§ **EXTRACTED INFORMATION**:
%%

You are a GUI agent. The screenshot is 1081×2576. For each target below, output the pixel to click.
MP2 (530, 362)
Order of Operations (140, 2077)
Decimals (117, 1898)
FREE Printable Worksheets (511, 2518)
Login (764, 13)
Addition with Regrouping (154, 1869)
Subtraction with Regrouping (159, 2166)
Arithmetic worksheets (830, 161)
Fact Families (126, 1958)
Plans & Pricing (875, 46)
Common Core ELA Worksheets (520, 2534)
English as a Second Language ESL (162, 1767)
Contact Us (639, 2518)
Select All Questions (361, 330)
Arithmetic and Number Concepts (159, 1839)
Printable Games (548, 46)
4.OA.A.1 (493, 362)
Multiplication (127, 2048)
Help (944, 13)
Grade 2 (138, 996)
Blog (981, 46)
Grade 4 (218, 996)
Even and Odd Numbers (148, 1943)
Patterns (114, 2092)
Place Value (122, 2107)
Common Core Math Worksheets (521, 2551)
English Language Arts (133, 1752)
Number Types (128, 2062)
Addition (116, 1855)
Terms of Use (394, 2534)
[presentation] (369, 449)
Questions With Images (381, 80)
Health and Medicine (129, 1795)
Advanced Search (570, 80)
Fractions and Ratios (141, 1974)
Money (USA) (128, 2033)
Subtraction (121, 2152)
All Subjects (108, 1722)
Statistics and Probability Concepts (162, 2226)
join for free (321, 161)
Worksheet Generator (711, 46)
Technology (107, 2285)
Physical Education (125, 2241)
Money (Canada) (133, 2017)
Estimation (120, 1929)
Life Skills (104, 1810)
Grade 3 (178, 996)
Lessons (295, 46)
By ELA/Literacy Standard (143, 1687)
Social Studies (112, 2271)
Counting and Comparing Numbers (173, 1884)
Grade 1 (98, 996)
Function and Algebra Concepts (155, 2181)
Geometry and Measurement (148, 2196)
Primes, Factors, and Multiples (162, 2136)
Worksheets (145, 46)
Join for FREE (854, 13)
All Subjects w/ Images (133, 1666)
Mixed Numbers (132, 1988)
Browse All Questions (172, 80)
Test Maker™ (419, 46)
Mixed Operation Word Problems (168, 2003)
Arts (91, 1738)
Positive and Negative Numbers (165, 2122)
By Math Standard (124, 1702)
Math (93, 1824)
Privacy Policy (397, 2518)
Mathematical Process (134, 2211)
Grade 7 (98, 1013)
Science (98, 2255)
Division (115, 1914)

%%
%%

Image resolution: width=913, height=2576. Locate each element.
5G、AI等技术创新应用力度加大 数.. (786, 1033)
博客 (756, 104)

%%

All that belongs in your answer is the stretch of entries above from the line with "You are a GUI" through the line with "Grade 3 (178, 996)", printed exactly.

You are a GUI agent. The screenshot is 1081×2576. For each target below, output the pixel to click.
MP2 (530, 362)
Order of Operations (140, 2077)
Decimals (117, 1898)
FREE Printable Worksheets (511, 2518)
Login (764, 13)
Addition with Regrouping (154, 1869)
Subtraction with Regrouping (159, 2166)
Arithmetic worksheets (830, 161)
Fact Families (126, 1958)
Plans & Pricing (875, 46)
Common Core ELA Worksheets (520, 2534)
English as a Second Language ESL (162, 1767)
Contact Us (639, 2518)
Select All Questions (361, 330)
Arithmetic and Number Concepts (159, 1839)
Printable Games (548, 46)
4.OA.A.1 (493, 362)
Multiplication (127, 2048)
Help (944, 13)
Grade 2 (138, 996)
Blog (981, 46)
Grade 4 (218, 996)
Even and Odd Numbers (148, 1943)
Patterns (114, 2092)
Place Value (122, 2107)
Common Core Math Worksheets (521, 2551)
English Language Arts (133, 1752)
Number Types (128, 2062)
Addition (116, 1855)
Terms of Use (394, 2534)
[presentation] (369, 449)
Questions With Images (381, 80)
Health and Medicine (129, 1795)
Advanced Search (570, 80)
Fractions and Ratios (141, 1974)
Money (USA) (128, 2033)
Subtraction (121, 2152)
All Subjects (108, 1722)
Statistics and Probability Concepts (162, 2226)
join for free (321, 161)
Worksheet Generator (711, 46)
Technology (107, 2285)
Physical Education (125, 2241)
Money (Canada) (133, 2017)
Estimation (120, 1929)
Life Skills (104, 1810)
Grade 3 (178, 996)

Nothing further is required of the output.